While Democrats have been divided on a wealth tax and Biden's proposal for a 28% corporate rate, Sen. Tammy Baldwin, D-Wis., said she believed there would be solid support among centrists and liberals in the Democratic caucus for ending the carried interest tax incentive. Her proposal to end the incentive, S. 1598, is similar to Pascrell's bill and has 13 co-sponsors, including a key centrist, Sen. Joe Manchin, D-W.Va., and three members of the Finance Committee: Warren and Sens. Sherrod Brown, D-Ohio, and Sheldon Whitehouse, D-R.I.

"It's the lowest-hanging fruit," Baldwin told Law360.
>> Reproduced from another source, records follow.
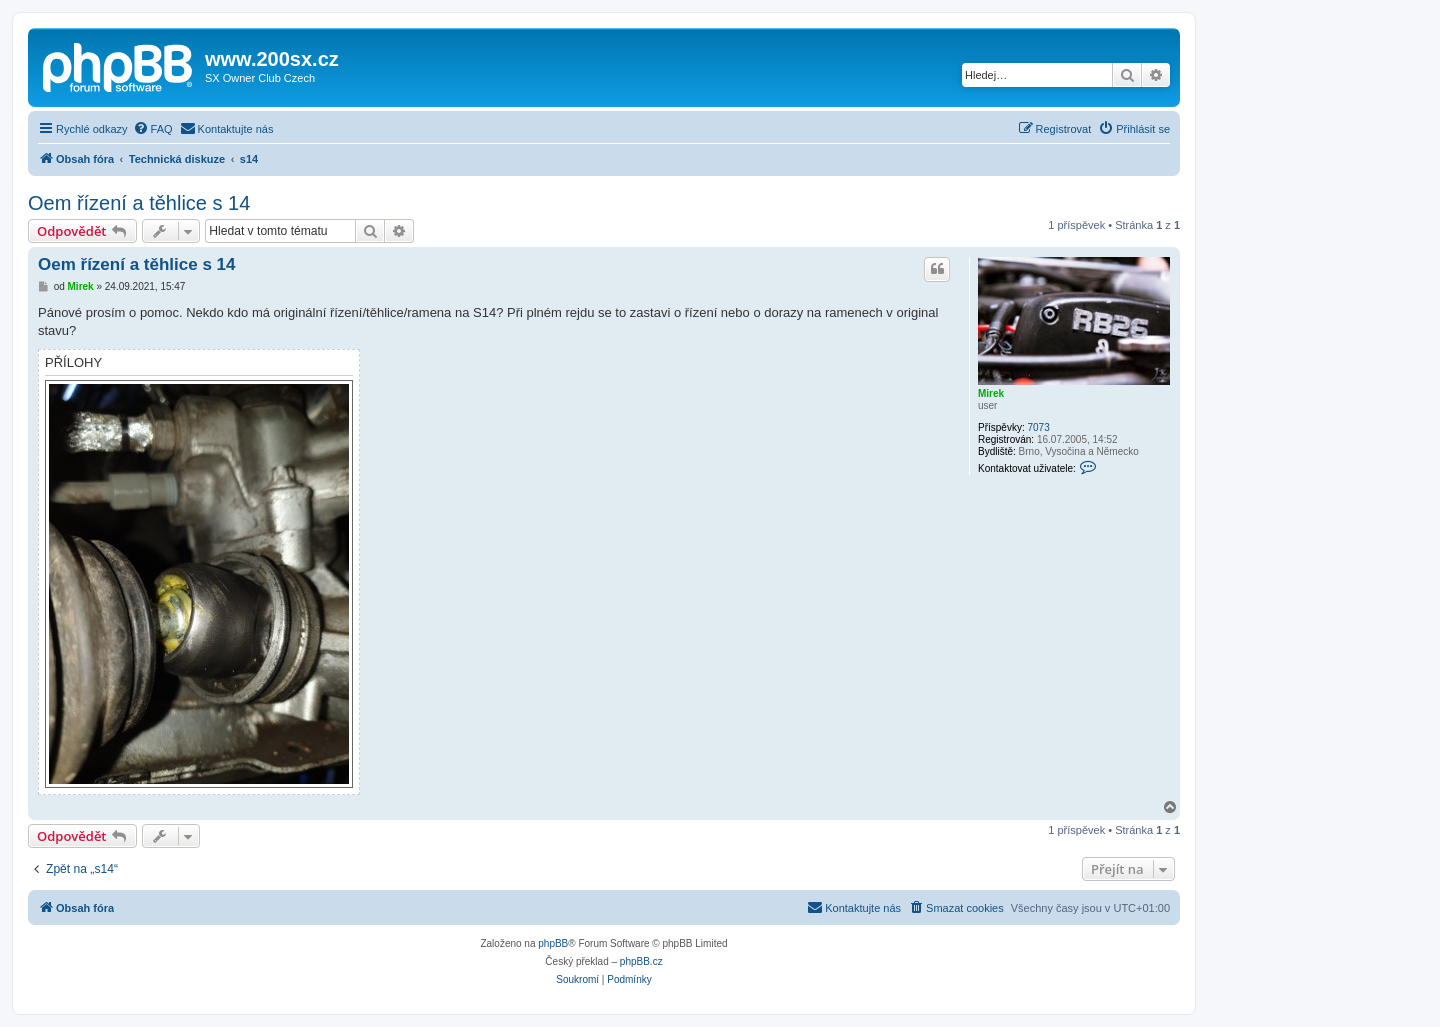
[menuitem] (153, 129)
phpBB (553, 943)
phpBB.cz (641, 961)
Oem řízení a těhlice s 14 (139, 203)
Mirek (991, 393)
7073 (1038, 427)
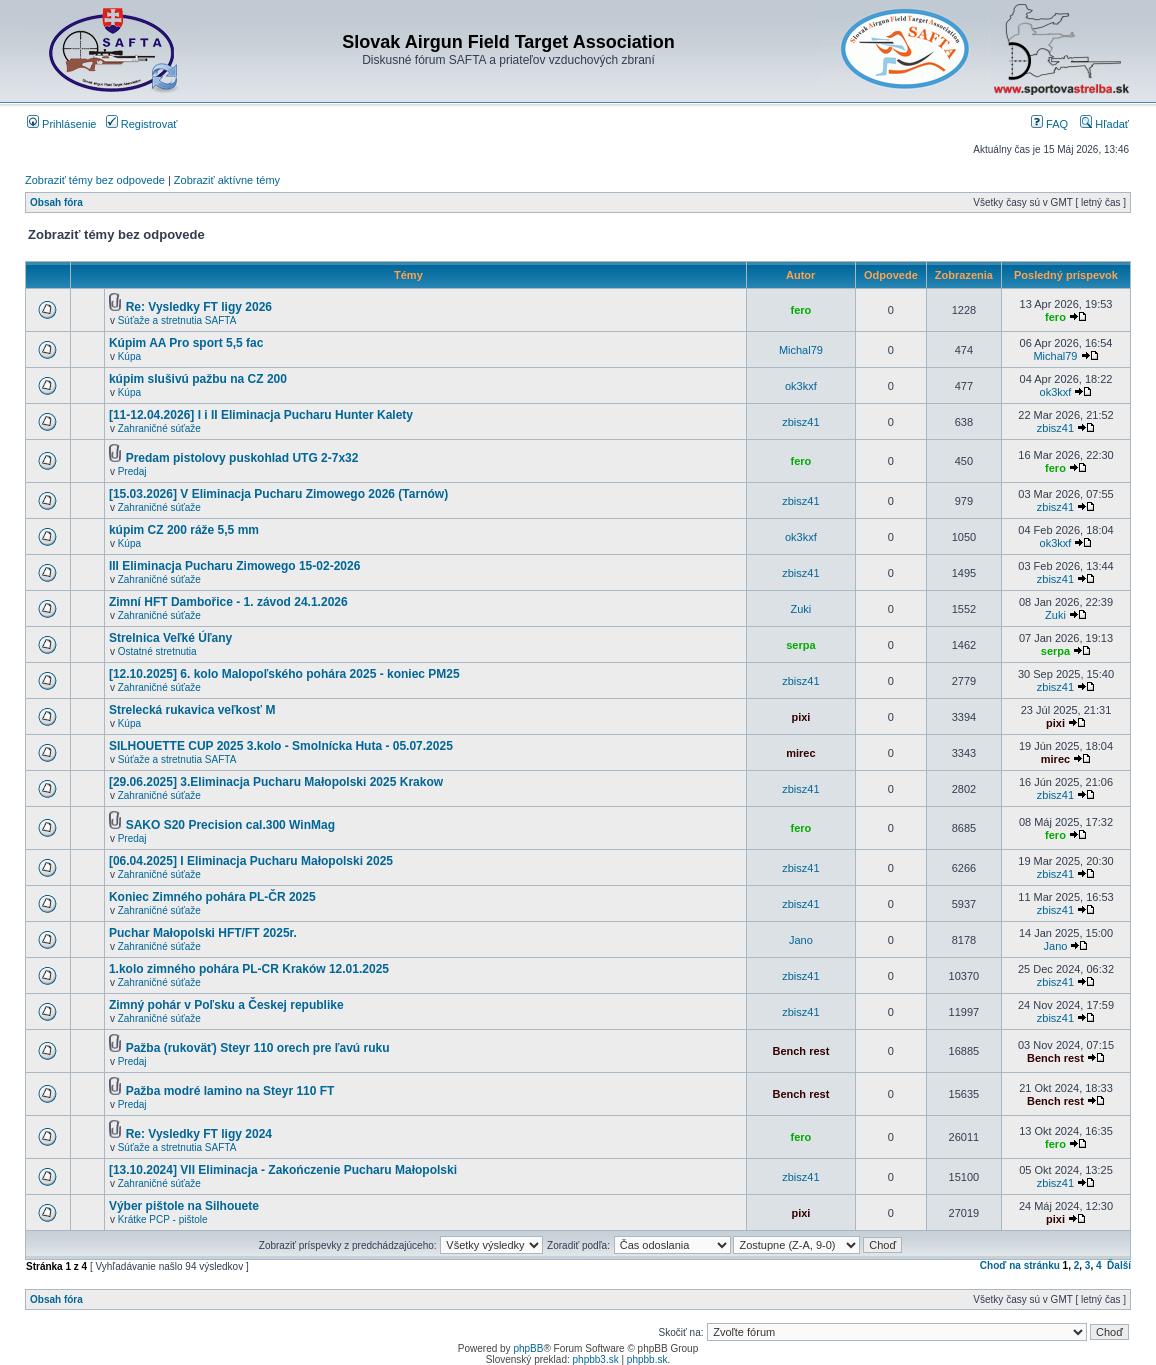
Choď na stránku (1020, 1265)
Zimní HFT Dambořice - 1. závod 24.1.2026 (228, 602)
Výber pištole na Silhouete (184, 1206)
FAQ (1049, 124)
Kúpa (129, 356)
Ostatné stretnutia (157, 651)
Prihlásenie (61, 124)
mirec (800, 753)
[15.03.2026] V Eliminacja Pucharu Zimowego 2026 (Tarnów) (278, 494)
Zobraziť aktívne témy (227, 180)
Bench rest (800, 1051)
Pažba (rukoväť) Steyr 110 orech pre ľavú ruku (258, 1048)
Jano (801, 940)
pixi (800, 717)
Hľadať (1104, 124)
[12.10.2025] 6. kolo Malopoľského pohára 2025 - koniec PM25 (284, 674)
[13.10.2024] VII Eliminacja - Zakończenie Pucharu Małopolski (283, 1170)
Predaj (132, 471)
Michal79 (801, 350)
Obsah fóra (56, 202)
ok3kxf (801, 386)
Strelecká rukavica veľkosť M (192, 710)
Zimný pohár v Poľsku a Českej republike (226, 1005)
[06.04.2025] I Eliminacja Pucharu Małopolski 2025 (251, 861)
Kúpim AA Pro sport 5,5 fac (186, 343)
Baldwin predicted there would be broad Democratic support for her bill in part because even some Republicans, including President Donald Trump, have been critical of the carried interest tax break in recent years.
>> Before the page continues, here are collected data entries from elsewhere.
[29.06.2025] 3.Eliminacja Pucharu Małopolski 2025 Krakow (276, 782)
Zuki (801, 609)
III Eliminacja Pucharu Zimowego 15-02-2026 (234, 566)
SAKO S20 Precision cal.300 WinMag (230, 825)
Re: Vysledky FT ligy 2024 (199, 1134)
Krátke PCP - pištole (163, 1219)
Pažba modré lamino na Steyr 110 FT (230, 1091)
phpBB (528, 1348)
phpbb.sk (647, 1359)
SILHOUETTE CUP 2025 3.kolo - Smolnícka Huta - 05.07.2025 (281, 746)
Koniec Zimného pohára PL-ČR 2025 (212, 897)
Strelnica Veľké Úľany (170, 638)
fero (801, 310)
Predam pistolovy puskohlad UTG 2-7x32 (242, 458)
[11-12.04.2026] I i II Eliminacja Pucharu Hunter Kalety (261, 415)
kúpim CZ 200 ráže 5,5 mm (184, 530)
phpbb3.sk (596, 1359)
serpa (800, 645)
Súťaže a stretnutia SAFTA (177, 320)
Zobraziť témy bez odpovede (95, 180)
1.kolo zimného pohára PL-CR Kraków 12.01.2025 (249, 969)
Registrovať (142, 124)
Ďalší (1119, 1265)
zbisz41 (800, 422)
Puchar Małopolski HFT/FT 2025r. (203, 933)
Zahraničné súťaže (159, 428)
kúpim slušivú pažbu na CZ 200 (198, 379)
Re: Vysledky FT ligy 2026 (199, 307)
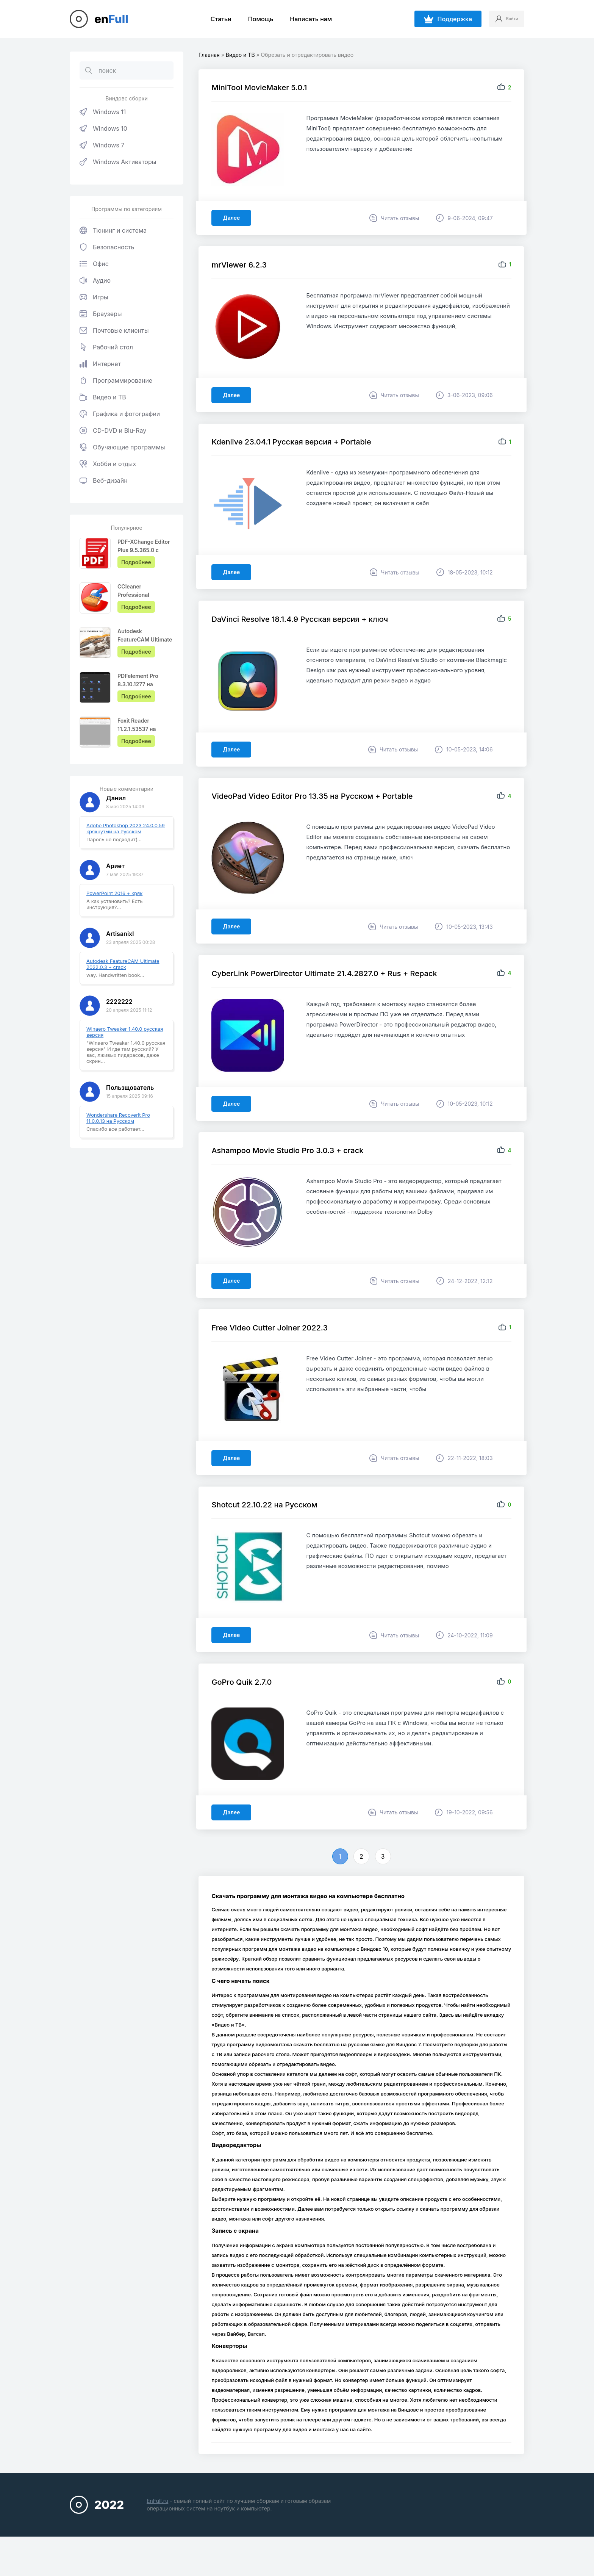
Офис (94, 264)
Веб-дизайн (104, 480)
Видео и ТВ (103, 397)
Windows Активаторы (118, 162)
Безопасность (107, 247)
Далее (233, 220)
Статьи (215, 19)
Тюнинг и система (113, 230)
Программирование (116, 380)
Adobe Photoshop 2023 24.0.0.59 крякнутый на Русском (125, 828)
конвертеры (323, 2403)
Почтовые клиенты (114, 330)
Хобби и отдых (108, 464)
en (111, 19)
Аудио (95, 280)
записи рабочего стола (283, 2077)
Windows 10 (103, 128)
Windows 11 (103, 112)
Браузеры (101, 314)
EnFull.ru (157, 2534)
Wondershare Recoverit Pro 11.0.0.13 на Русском (118, 1118)
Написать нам (305, 19)
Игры (94, 297)
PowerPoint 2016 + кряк (114, 893)
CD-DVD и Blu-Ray (113, 430)
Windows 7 (102, 145)
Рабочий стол (106, 347)
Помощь (254, 19)
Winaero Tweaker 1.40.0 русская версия (124, 1032)
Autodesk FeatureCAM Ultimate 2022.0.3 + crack (122, 964)
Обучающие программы (122, 447)
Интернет (100, 364)
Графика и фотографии (120, 414)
After vowing to end the carried interest tax incentive during the 2016 presidential campaign, Trump backed a provision in the 2017 Tax Cuts and Jobs Act.  The provision required investment managers to hold their carried interest in funds for at least three years — up from one year — in order to qualify for long-term capital gains rates under Internal Revenue Code Section 1061 .

Some supporters said legislation could help to clear up questions about the treatment of certain types of carried interest after the Internal Revenue Service's completion of regulations in January to implement changes in the 2017 law.

On the other side, Republicans argued that taxing carried interest at ordinary individual rates would hurt investment firms and reduce prospects for the formation of new investment funds.

Rep. Kevin Brady, R-Texas, ranking member on the Ways and Means Committee, said Republicans had said the mandatory three-year holding period for carried interest to qualify for the long-term capital gains rates represented "the right middle ground" as part of the 2017 tax law. It had "reinforced that these are long term investments that have a very positive impact on the economy," according to Brady.

Brady said he was concerned that elimination of the incentive would reduce the ability of investment funds to attract investors and to supply capital aimed at helping businesses to expand and to counter effects of the coronavirus pandemic.

Sen. Bill Cassidy, R-La., a member of the Finance Committee, said Republicans would try to defend the carried interest tax incentive as a key factor in the success of private equity funds and other types of investment funds.

"It basically allows for the effective deployment of capital," Cassidy told Law360.

According to a Baldwin news release, the congressional Joint Committee on Taxation projected a plan to end the carried interest tax incentive would raise $15 billion over 10 years as a stand-alone measure. But the Tax Foundation, a conservative think tank, projected a similar plan would raise less revenue — about $7.4 billion over 10 years — if enacted as part of Biden's American Families Plan, since it would apply mainly to investment fund partners who earn less than $1 million. 

That's because the group's analysis concluded investment fund partners with higher incomes would be covered by Biden's separate proposal to tax all capital gains, including carried interests, of all taxpayers earning at least $1 million at a top individual rate of 39.6%. 

Sen. Ben Cardin, D-Md., a senior member of the Finance Committee, said Democrats could move a plan to end the carried interest incentive for general partners of investment funds, with or without final action on Biden's plan to raise capital gains taxes for wealthy investors. But Cardin said lawmakers would need to address concerns about the proposal's impact on some investment fund managers, who rely on carried interest stakes for their livelihood in lieu of wages and fees.

"The problem has always been in drafting legislation on carried interest," Cardin told Law360. For example, he said there could be disputes over potential exceptions to allow reduced capital gains tax rates to apply to certain types of carried interest.

"You've got to determine who is really taking advantage of a tax provision, as opposed to those who are just investors," Cardin said.